Не очень отличались от них жители других стран, земледельческих в том числе. Научные термины, литературные языковые пласты, описывающие тончайшие переживания человеческой души, которые представляют особую сложность в изучении, были достоянием малой кучки образованных людей. Да и те, в основном, общались между собой на международных языках: латинском в Европе, арабском, турецком и фарси на Ближнем и Среднем Востоке, ханьском — в Юго-Восточной Азии.
Минимальный словарный запас, с помощью которого можно было объясниться с любым татарином, составлял сотни четыре слов и выражений, обозначавших весьма ординарные предметы и понятия, большинство из которых были общими для всех народов, живущих в пределах или на окраинах Дикого поля.
Братья, не особо жаловавшие учебу, ограничились этим минимумом. Любознательный от природы Сафонка знал раз в десять больше — почти столько, сколько сам Ахметка.
Конечно, неправильное произношение и интонация, не всегда верное употребление отдельных слов и фраз в конкретных случаях, да и внешность никогда не позволили бы ему выдать себя за ногайца, крымчака или казанца. Но общаться с ними он мог. И это неоднократно ему пригождалось.
Да, мудр был батюшка, далеко вперед смотрел. Вот и теперь Сафонка понял, что приказал татарин (по всему видно, знатный) своим воинам-нукерам:
— Приведите этого уруса в покорность и явите мне толмача.
Понять-то понял, да не использовал знание во благо, не смог заставить себя вовремя броситься на землю. На него обрушились удары плетей-камчей. Он все равно не пал бы ниц, хоть забей до смерти, но кто-то из услужливых нукеров подсек непокорному пленнику ноги. Сафонка полетел лицом вниз, пытаясь смягчить падение связанными спереди руками, и тут же был придавлен мягким сапогом к траве.
— Бешеная урусская собака! — с каким-то даже удовольствием зацокал языком мурза. — Поднимите ему башку, пусть узрит меня.

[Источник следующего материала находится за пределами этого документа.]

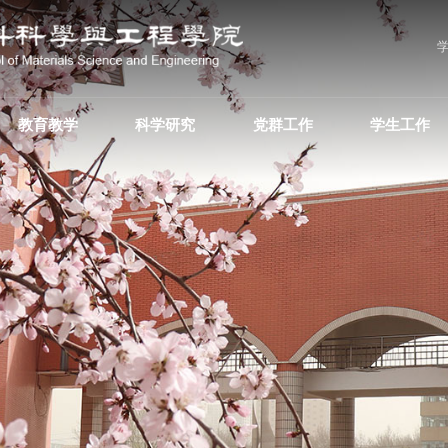
教育教学
科学研究
党群工作
学生工作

Сафонка опять не подал вида, что понимает вражью речь, и не поднял головы до тех пор, пока острие обнаженной сабли не уперлось, царапаясь, ему в подбородок. Татарин убрал ногу, и пленник поднял тело, оставшись на коленях.
Мурза был молодой, крепкий, коренастый, с жестоким лицом. Одет богаче, чем слуги и воины. Его широкие покатые плечи покрывал стеганый кафтан из бумажной ткани. Сверху — суконный халат, подбитый лисьим мехом. На голове — лисья шапка, на ногах сапоги из красного сафьяна без шпор. Нукеры носили одяг попроще: короткие рубахи из бумажной ткани, шаровары из полосатого сукна, исстеганные сверху, кожаные сапожки.
«И по рылу видать, что не из простых свиней», — вдруг пришла Сафонке на ум пословица.
Привели русского полонянника — высокого белобородого старика в рваной казацкой одежде, почему-то не связанного. Его лоб был изуродован выжженным тавром.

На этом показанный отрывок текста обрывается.